Records contained in a dataset
- - - -
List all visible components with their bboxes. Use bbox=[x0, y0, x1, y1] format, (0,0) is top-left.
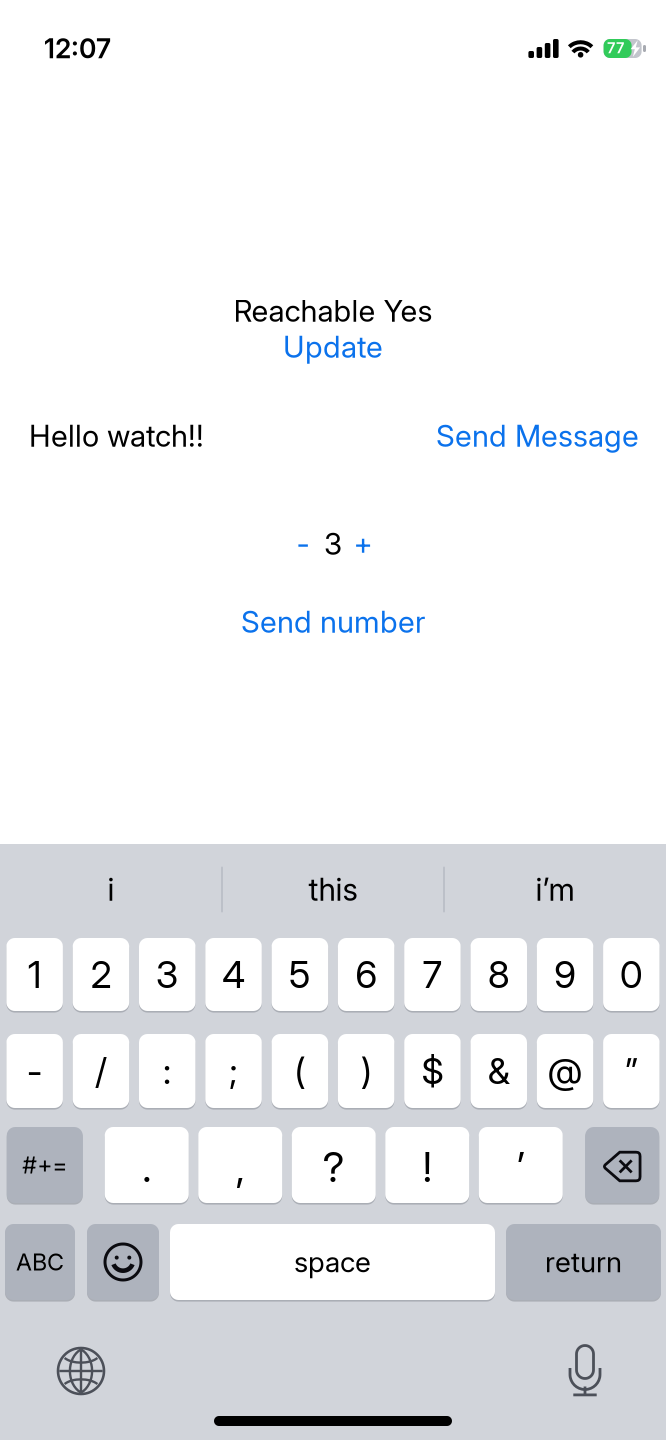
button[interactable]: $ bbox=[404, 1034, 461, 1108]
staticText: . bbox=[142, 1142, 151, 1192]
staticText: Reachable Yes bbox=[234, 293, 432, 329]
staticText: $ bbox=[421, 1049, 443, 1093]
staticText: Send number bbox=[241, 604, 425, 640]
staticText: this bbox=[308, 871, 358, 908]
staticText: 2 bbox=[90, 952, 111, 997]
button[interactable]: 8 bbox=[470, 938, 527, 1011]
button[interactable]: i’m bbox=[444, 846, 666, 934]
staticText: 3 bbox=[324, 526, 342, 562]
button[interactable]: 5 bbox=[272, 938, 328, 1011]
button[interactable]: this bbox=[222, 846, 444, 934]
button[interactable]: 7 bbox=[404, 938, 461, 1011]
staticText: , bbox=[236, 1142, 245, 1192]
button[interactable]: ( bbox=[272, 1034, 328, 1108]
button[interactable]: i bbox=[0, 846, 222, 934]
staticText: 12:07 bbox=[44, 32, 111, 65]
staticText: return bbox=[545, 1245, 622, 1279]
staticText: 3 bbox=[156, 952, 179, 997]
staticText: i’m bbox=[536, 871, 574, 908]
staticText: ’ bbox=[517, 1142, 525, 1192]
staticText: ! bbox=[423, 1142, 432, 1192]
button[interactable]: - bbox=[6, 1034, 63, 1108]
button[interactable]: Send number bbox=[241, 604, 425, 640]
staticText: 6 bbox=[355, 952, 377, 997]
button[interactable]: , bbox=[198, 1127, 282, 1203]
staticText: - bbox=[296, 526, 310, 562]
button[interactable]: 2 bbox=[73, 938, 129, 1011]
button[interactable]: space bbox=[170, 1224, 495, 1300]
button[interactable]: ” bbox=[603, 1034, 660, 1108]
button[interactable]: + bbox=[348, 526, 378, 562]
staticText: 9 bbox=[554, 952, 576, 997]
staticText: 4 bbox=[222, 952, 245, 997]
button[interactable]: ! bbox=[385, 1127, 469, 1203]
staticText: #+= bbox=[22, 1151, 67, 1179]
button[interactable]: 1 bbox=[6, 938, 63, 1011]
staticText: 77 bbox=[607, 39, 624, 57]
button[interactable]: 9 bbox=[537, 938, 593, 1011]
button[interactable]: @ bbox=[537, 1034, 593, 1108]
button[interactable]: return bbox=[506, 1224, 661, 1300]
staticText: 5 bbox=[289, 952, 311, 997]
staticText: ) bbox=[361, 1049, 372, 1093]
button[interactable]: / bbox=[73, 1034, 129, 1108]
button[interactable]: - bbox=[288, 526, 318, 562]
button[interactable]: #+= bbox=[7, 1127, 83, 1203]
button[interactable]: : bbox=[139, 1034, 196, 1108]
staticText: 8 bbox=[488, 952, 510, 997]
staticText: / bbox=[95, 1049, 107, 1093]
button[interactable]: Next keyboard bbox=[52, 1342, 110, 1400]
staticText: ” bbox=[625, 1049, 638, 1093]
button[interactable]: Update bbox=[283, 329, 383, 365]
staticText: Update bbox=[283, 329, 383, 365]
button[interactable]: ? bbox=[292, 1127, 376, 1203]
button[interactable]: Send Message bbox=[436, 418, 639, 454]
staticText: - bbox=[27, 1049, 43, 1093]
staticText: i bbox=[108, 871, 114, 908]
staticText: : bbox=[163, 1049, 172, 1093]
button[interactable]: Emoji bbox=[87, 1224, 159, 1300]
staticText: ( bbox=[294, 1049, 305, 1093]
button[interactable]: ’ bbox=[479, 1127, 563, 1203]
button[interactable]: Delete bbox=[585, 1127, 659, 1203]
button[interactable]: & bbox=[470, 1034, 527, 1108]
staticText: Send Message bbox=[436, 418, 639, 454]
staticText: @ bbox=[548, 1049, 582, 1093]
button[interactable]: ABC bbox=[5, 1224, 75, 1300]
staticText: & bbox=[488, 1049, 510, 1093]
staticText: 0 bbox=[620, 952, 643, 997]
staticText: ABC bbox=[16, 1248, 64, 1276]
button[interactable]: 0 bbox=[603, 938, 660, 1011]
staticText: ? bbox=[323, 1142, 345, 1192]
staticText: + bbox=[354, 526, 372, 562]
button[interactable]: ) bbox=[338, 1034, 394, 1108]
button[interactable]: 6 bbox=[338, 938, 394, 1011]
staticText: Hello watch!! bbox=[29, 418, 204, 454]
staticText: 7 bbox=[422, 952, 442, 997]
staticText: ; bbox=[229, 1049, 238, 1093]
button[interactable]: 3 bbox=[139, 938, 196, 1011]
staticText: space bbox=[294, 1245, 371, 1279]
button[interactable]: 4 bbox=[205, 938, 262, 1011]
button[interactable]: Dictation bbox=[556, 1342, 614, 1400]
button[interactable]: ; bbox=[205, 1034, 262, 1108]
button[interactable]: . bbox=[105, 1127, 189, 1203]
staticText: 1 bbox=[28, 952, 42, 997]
- - - -
- _AIM OF THE EXERCISE_
Lines from the entries that contain the string "space" must be found and copied.

- _RESPONSE_
button[interactable]: space bbox=[170, 1224, 495, 1300]
staticText: space bbox=[294, 1245, 371, 1279]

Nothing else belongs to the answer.